The Reputational Cost
Beyond legal penalties, data breaches inflict severe reputational damage. Customer trust, once broken, is difficult to rebuild. Many users likely switched to competitors following the announcement. For food delivery platforms in competitive markets, reputational damage can prove more costly than direct breach response expenses.
Protecting Yourself from Future Data Breaches
Whilst you can’t control company security practices, you can significantly reduce personal risk through proactive digital security measures applicable to all online services.
Best Practices for Online Security
Use Unique Passwords: This single practice dramatically reduces breach impact. Managing dozens requires a password manager—software that securely stores and generates strong passwords. Reputable options include 1Password, Bitwarden, and Dashlane.
Enable Multi-Factor Authentication: MFA requires a second verification step beyond your password—typically a code sent to your phone. Even if hackers steal your password, they cannot access accounts without the second factor. Enable MFA on all accounts offering it, prioritising email, banking, and social media.
Keep Software Updated: Security patches address known vulnerabilities hackers exploit. Enable automatic updates for operating systems, browsers, and applications. Outdated software represents one of the most common entry points for attacks.
Monitor Financial Accounts Regularly: Review statements at least weekly. Enable real-time transaction notifications through mobile banking apps to catch unauthorised charges immediately.
Choosing Secure Online Services
When selecting food delivery platforms, research security practices and reputation. Look for companies offering multi-factor authentication, clear privacy policies, and good track records without major breaches.
Consider using virtual payment cards offered by many banks or services like PayPal instead of directly entering card details. These reduce payment information stored on platforms and provide superior security infrastructure.
Frequently Asked Questions
How do I know if I was affected?
EatStreet sent email notifications in June 2019. If you used EatStreet between January-May 2019 without receiving notification, contact customer service directly. Check haveibeenpwned.com to see if your email appears in breach records.
Will EatStreet refund me if I experienced fraud?
EatStreet isn’t directly responsible for unauthorised charges. Contact your card issuer immediately to dispute fraudulent transactions. Your liability is typically limited to £50/$50 if reported promptly.
Can I sue EatStreet for the data breach?
Multiple class-action lawsuits were filed. Affected users may join existing actions or pursue individual claims, though proving damages without documented losses can be challenging. Consult a solicitor specialising in data breach cases.
Is it safe to use EatStreet now?
EatStreet implemented enhanced security measures after 2019. However, all online services carry some risk. Consider using virtual payment cards or PayPal, enable multi-factor authentication, and use unique passwords.
How long should I monitor my accounts?
Continue monitoring for at least 12-24 months. Stolen data is sometimes held months before being used. Set up transaction alerts and check credit reports quarterly during this period.
Staying Vigilant in a Digital World
The EatStreet data breach serves as a reminder that digital convenience comes with inherent security risks. Understanding what happened, assessing your risk, and taking appropriate protective action will help you navigate this breach’s aftermath specifically.

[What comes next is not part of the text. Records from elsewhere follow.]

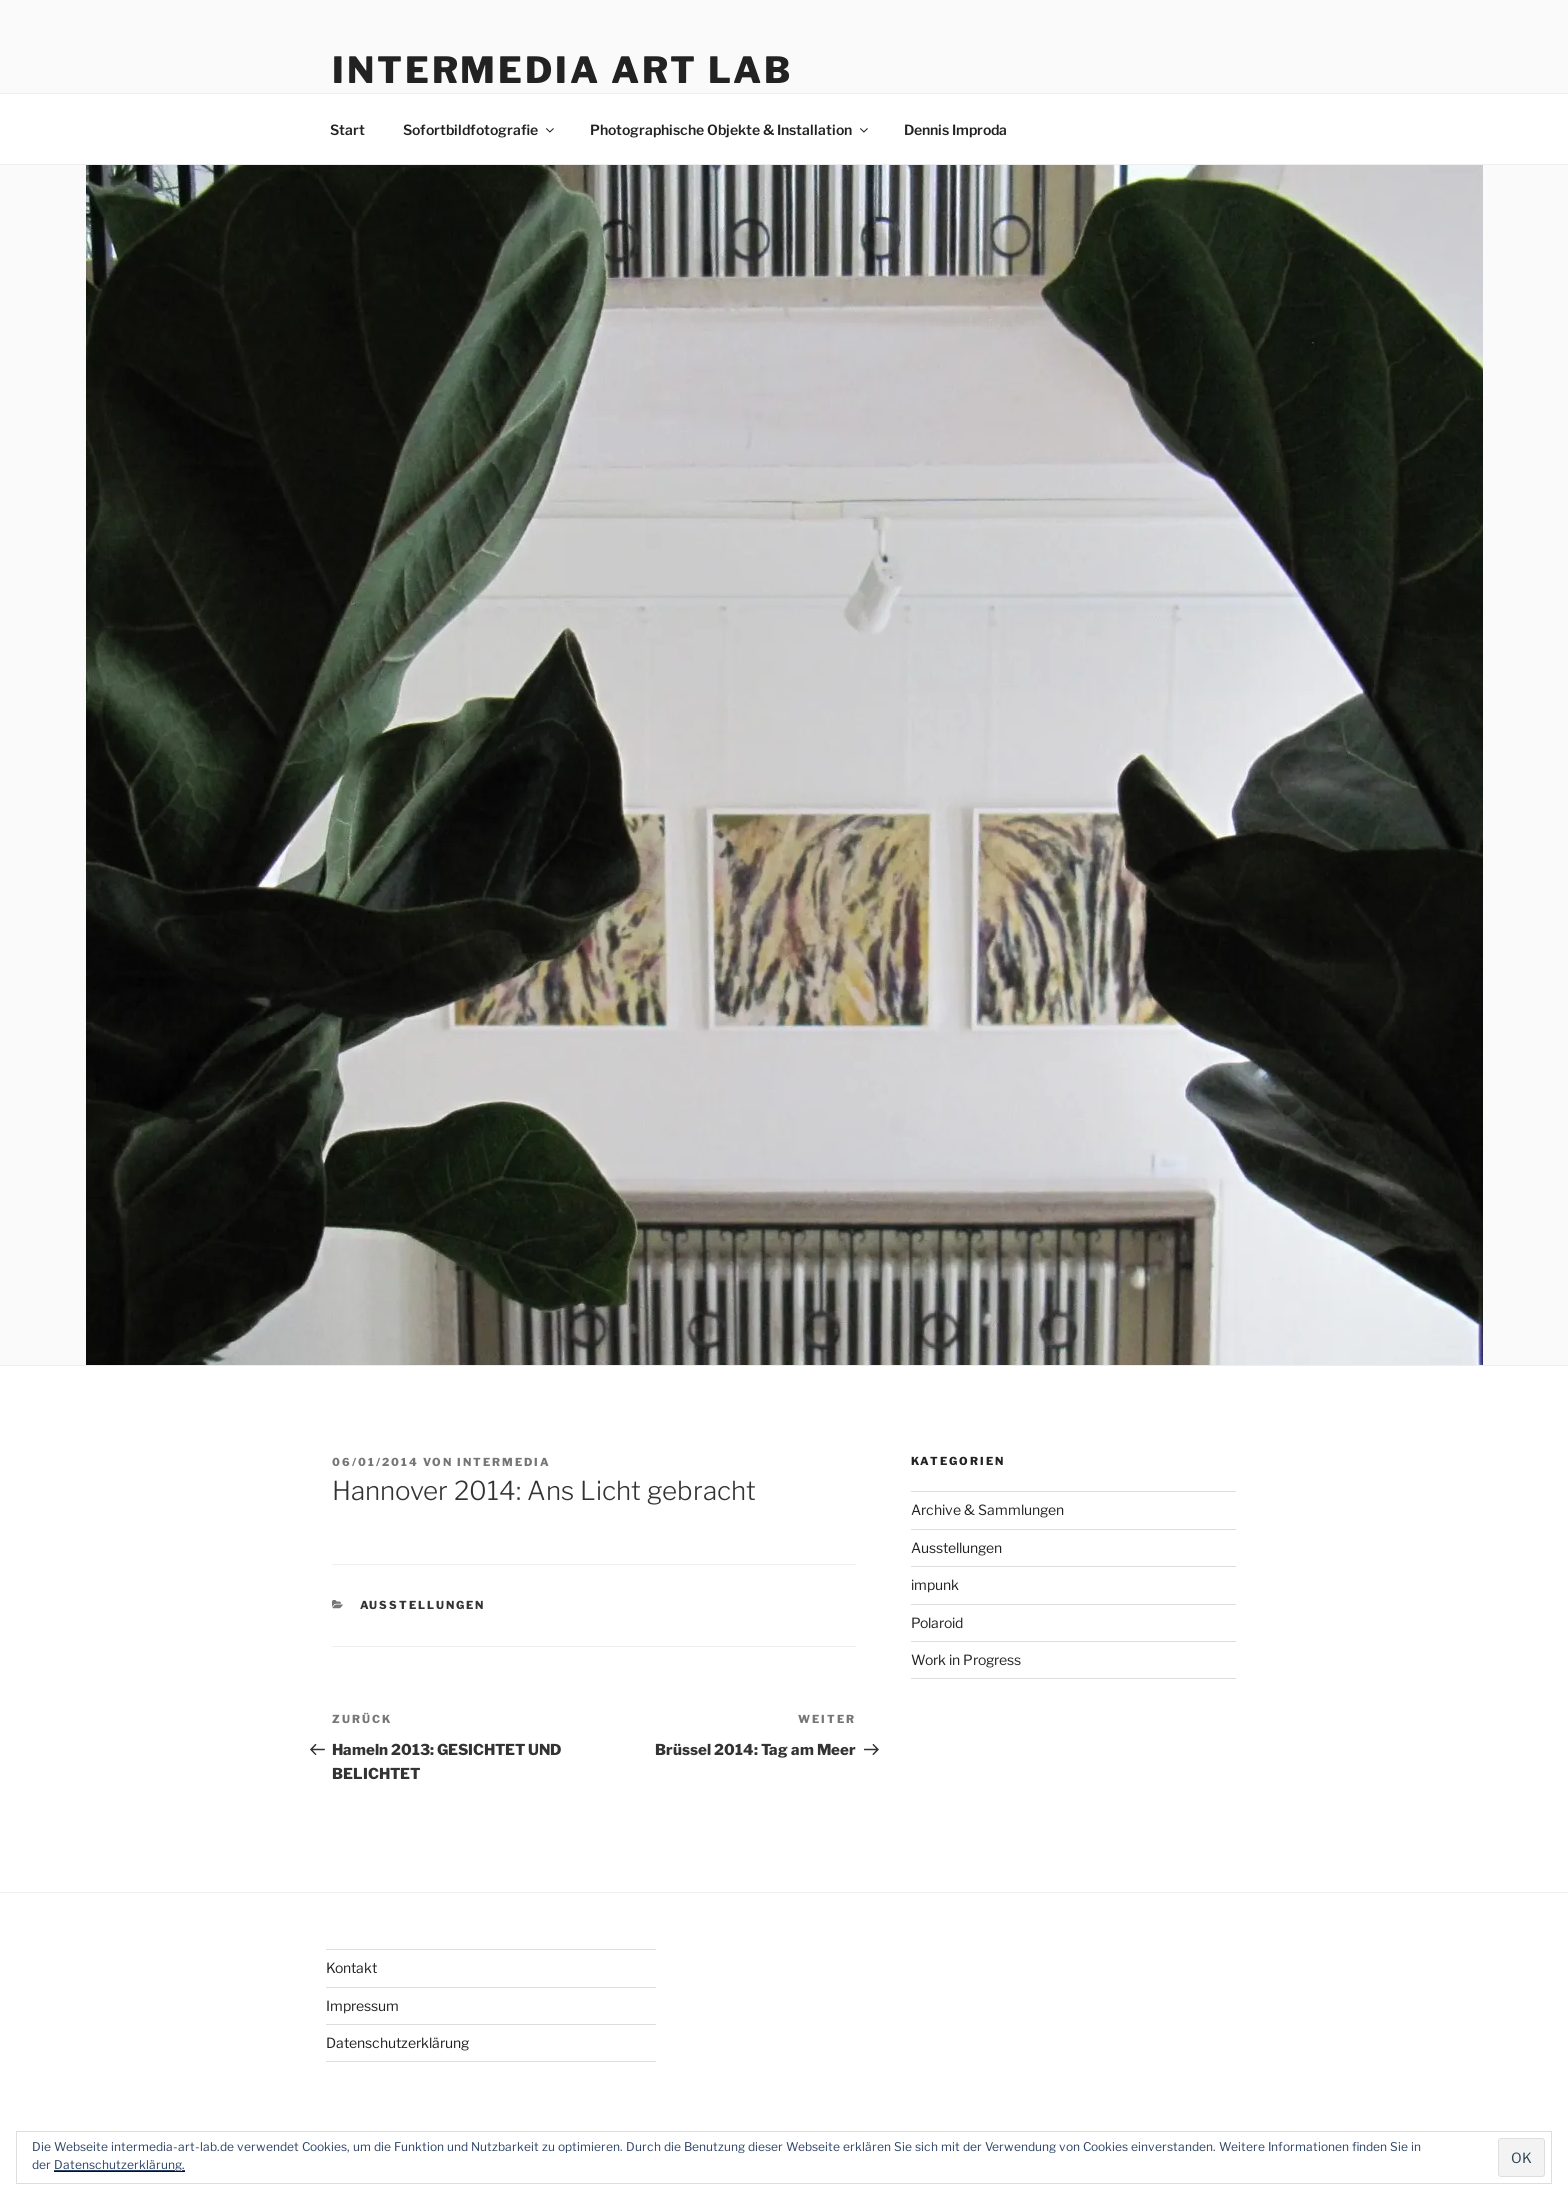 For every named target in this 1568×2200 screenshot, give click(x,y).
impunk (935, 1584)
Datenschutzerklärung (397, 2042)
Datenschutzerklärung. (119, 2164)
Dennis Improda (955, 129)
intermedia (504, 1462)
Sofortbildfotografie (480, 129)
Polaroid (937, 1622)
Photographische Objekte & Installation (730, 129)
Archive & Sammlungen (987, 1509)
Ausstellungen (423, 1605)
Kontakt (351, 1967)
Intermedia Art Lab (562, 70)
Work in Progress (966, 1659)
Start (347, 129)
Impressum (362, 2005) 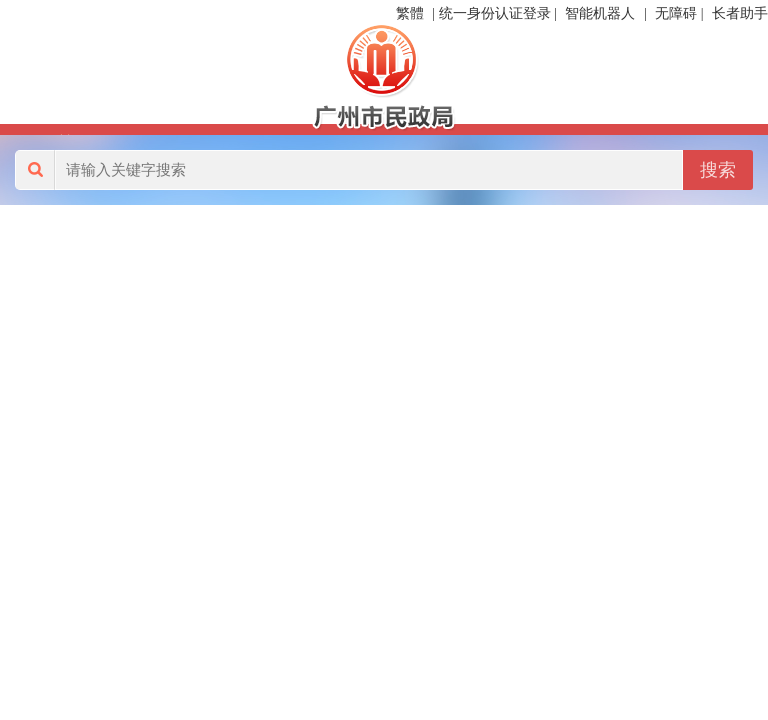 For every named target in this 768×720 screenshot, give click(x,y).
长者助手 (740, 13)
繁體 (410, 13)
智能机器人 (600, 13)
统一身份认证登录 (495, 13)
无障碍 (676, 13) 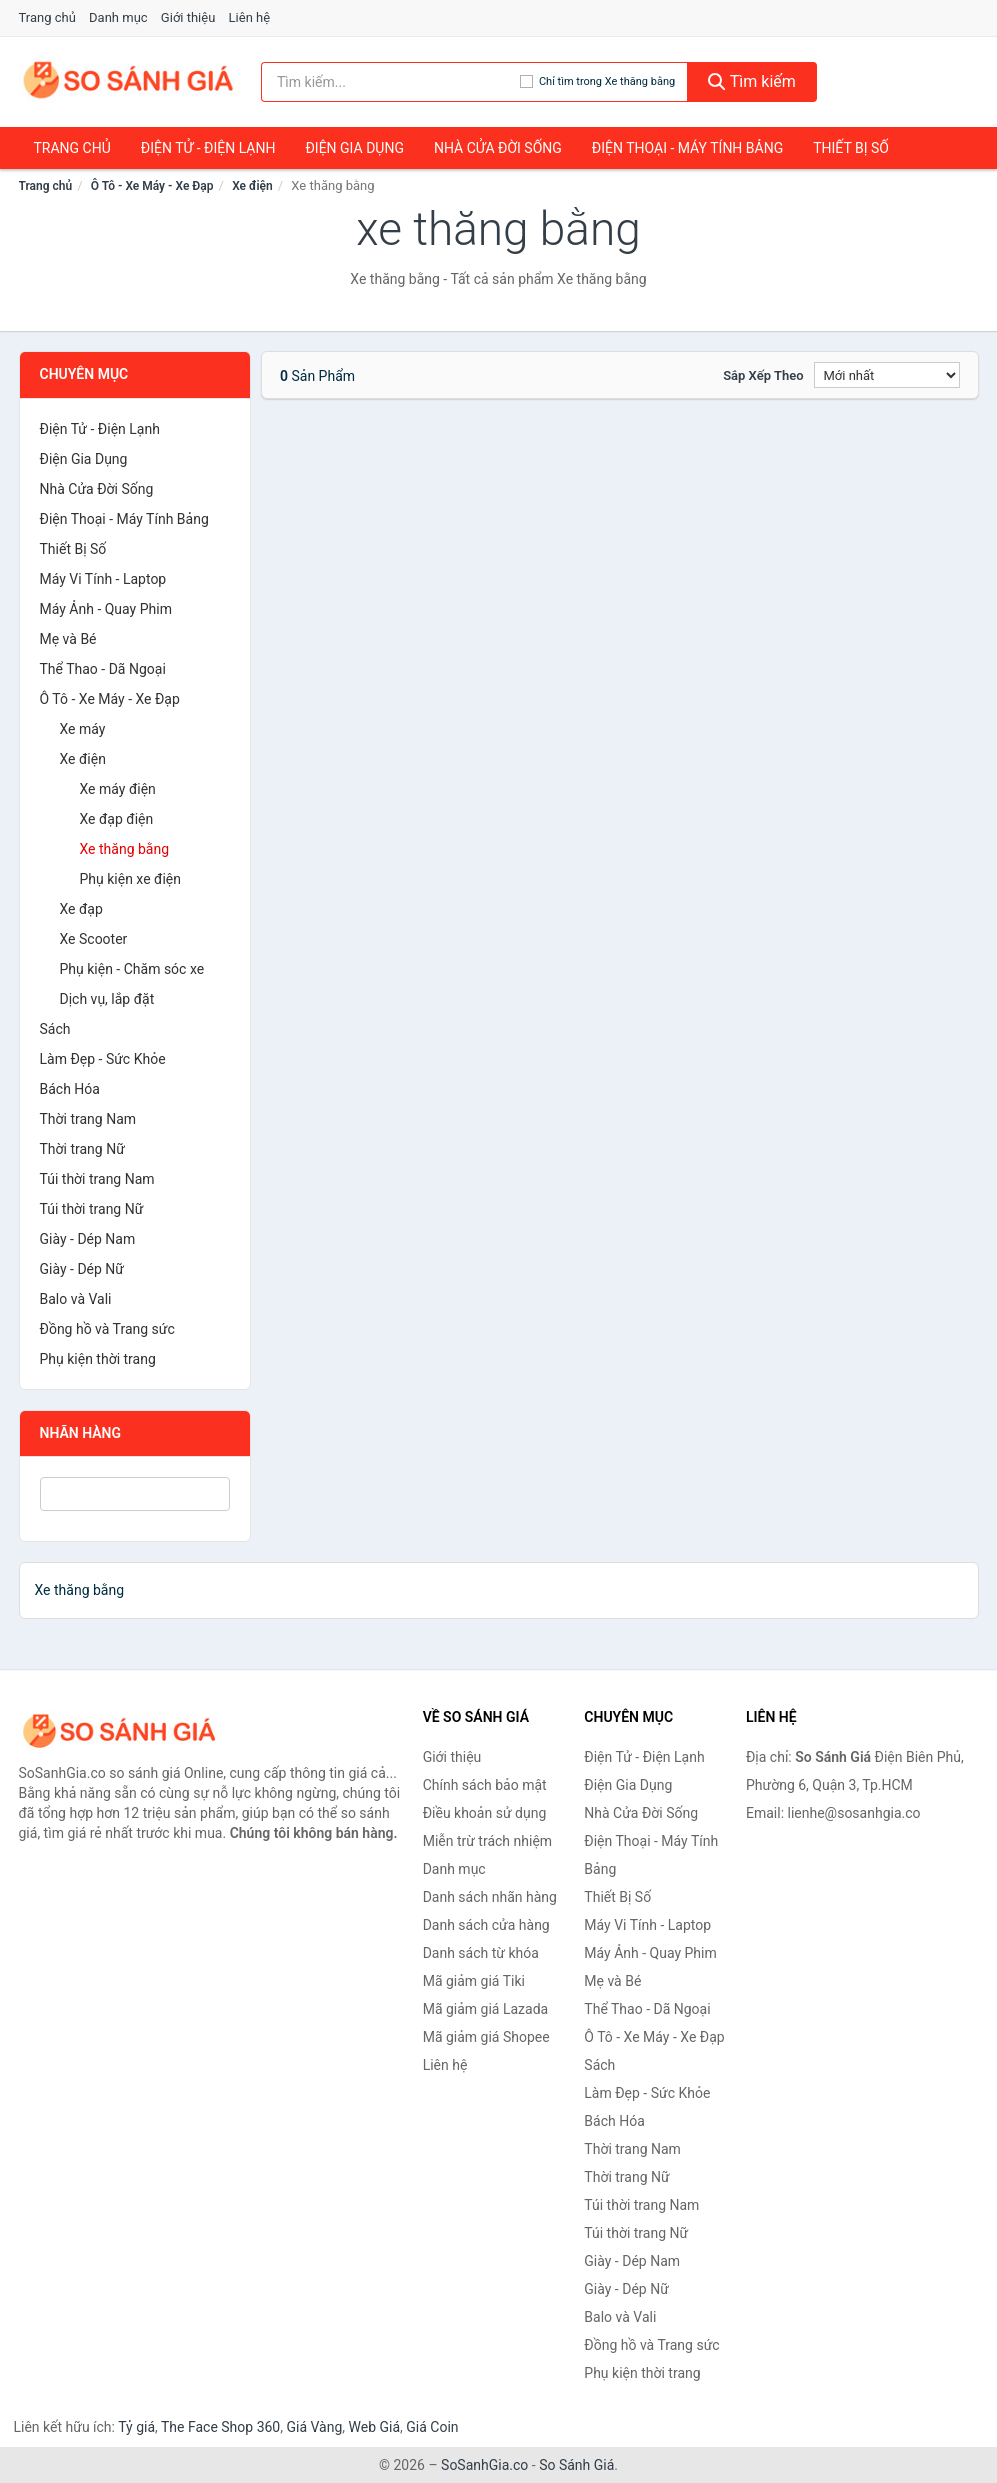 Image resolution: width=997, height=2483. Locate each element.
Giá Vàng (314, 2427)
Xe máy (83, 729)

More broadly, adopting strong digital security practices—unique passwords, multi-factor authentication, regular monitoring—significantly reduces vulnerability to future breaches across all online services you use. Data breaches will unfortunately continue occurring as long as valuable information exists digitally. By staying informed and implementing protective measures outlined in this guide, you can substantially reduce risk exposure and respond effectively when breaches affect services you use.